I am currently wondering how to use the cache/get a valid cache position.
First of all my use case: I have an encoder decoder structure where the decoder has mamba2 backbone.
The general idea is that I want to encode my input, feed the input into the decoder and create a new sequence autoregressively.
As far as I understand I can now do something like this: (please correct me if I am wrong)
What I am wondering right now is how to get the cache_positions. And did I understand correctly that the cache is the internal state of the mamba2 model?
Any help would be appreciated.
Many thanks in advance
Your understanding of the caching mechanism in the autoregressive generation process is on the right track! Let me clarify a few things and address your questions.
Understanding Cache in Decoder Models
Yes, the cache in transformer-based decoder models (like the Mamba2 backbone you’re using) stores the internal states (key-value pairs) of the attention mechanism for previous sequence elements. This allows the model to avoid recomputing attention over past tokens, significantly improving efficiency during autoregressive decoding.
Addressing Your Code
Your example code is conceptually correct. You’re:
Generating encoder embeddings from the input.
Using those embeddings to initialize the decoder and generate the first prediction.
Iteratively decoding the sequence autoregressively while utilizing the cache to speed up computations.
Here’s the critical part of your question about cache_position:
cache_position
The cache_position is typically determined automatically by the decoder if you provide the sequence length correctly. However, if you want to explicitly manage it, cache_position usually represents the position of the current token relative to the cached context.
In practice:
During the first forward pass, cache_position is initialized (usually starting at 0).
For subsequent passes, the position increments by 1 for each token generated.
You can calculate it manually as the length of the current sequence if the decoder doesn’t handle this internally:
cache_position = len(sequence)
Suggested Code Update
Here’s how your code might look with adjustments for clarity:
def forward(input):
encoder_embeddings = encoder(input)
# Initial prediction
first_pred = decoder(
inputs_embeds=encoder_embeddings,
cache_params=None, # No cache for the first prediction
use_cache=True
)
sequence = [first_pred.last_hidden_state]

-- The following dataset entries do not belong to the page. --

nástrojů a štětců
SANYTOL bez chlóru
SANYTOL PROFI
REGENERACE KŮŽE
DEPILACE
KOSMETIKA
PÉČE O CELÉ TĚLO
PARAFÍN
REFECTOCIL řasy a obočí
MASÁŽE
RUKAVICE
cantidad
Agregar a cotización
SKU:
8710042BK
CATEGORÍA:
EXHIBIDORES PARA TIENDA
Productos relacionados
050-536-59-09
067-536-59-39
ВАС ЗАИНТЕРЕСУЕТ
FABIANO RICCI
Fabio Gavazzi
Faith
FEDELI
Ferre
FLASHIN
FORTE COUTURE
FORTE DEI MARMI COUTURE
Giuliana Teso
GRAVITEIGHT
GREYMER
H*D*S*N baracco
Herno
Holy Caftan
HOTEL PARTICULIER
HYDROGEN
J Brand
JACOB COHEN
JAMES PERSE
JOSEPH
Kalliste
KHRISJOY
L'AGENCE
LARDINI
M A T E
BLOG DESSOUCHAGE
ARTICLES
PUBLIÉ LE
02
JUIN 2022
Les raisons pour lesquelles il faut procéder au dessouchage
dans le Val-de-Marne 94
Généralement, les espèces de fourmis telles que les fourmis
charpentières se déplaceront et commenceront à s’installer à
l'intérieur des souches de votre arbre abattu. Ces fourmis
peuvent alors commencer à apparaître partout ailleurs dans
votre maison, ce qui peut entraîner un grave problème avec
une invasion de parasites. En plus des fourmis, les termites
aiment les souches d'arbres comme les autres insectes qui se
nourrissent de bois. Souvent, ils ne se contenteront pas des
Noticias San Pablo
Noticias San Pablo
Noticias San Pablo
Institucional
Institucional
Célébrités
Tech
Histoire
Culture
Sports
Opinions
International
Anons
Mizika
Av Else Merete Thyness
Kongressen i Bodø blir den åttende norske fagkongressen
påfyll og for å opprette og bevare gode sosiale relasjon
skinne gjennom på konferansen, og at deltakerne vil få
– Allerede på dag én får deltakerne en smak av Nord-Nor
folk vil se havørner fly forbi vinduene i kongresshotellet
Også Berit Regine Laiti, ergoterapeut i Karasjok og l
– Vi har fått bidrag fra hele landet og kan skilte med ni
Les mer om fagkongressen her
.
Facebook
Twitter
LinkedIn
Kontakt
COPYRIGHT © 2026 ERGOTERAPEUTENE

cache_params = first_pred.cache_params
cache_position = len(sequence) # Start cache position at 1
# Autoregressive decoding
while len(sequence) < max_sequence_length:
next_pred = decoder(
inputs_embeds=sequence[-1],
cache_params=cache_params,
use_cache=True,
cache_position=cache_position
)
sequence.append(next_pred.last_hidden_state)

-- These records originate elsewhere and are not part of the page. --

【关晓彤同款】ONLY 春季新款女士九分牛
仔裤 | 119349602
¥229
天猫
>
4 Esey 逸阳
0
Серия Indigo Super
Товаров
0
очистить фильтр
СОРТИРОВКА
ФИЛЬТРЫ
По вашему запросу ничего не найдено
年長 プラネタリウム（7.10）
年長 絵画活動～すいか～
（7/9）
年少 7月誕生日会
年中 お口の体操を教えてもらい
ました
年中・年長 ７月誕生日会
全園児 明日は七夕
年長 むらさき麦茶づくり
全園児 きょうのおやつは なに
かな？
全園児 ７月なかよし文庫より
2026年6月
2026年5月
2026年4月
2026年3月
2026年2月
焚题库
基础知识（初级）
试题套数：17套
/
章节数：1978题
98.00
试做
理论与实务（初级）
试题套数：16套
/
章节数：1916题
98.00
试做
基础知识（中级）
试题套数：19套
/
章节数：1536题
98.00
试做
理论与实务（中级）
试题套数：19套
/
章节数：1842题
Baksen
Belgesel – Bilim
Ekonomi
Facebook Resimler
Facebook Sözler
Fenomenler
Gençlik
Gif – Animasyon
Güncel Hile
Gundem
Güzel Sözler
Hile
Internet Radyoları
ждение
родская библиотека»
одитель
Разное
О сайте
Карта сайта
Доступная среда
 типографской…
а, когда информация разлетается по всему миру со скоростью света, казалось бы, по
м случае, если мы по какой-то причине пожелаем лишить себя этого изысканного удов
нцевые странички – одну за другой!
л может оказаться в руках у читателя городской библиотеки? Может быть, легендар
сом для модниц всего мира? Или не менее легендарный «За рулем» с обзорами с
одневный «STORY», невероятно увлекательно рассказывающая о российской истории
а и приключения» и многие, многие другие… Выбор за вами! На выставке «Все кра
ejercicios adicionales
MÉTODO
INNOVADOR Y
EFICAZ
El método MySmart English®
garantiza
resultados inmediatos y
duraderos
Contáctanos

cache_params = next_pred.cache_params
cache_position += 1 # Increment cache position
Key Takeaways
The cache stores the past key-value pairs for the attention mechanism, enabling efficient autoregressive generation.
cache_position can often be inferred from the sequence length but is sometimes managed internally by the model.
Make sure the decoder model you are using (with the Mamba2 backbone) supports explicit cache and cache position handling. Check the library’s documentation or implementation details for confirmation.
First of all thank you for the quick reply. I do have a followup:
I simply use the class Mamba2Model(Mamba2PreTrainedModel): as a decoder, as far as I see there is no automatic cache_position managment.
In the forward method, we have:
if use_cache:
if cache_params is None:
cache_params = Mamba2Cache(
self.config, inputs_embeds.size(0), device=inputs_embeds.device, dtype=inputs_embeds.dtype
)
cache_position = torch.arange(0, self.config.conv_kernel, device=inputs_embeds.device)
elif cache_position is None:
# cases when we do manual forward instead of using `model.generate` which will initiate
# `cache_position` and makes sure it is not None, throw error here instead of doing some
# hack to conjecture the current cache position
raise ValueError(
"You have to specify the `cache_position` manually when `use_cache=True` and `cache_params` is passed, "
"you don't have to pass a `cache_params` if you are in prefilling stage because in that case it will "
"be initialized for you automatically"
)
else:
cache_params = None
But the cache_positions are never returned. Only the cache_params. Am I missing something here?
but the class Mamba2Model(Mamba2PreTrainedModel)
initializes the cache position as: cache_position = torch.arange(0, self.config.conv_kernel, device=inputs_embeds.device)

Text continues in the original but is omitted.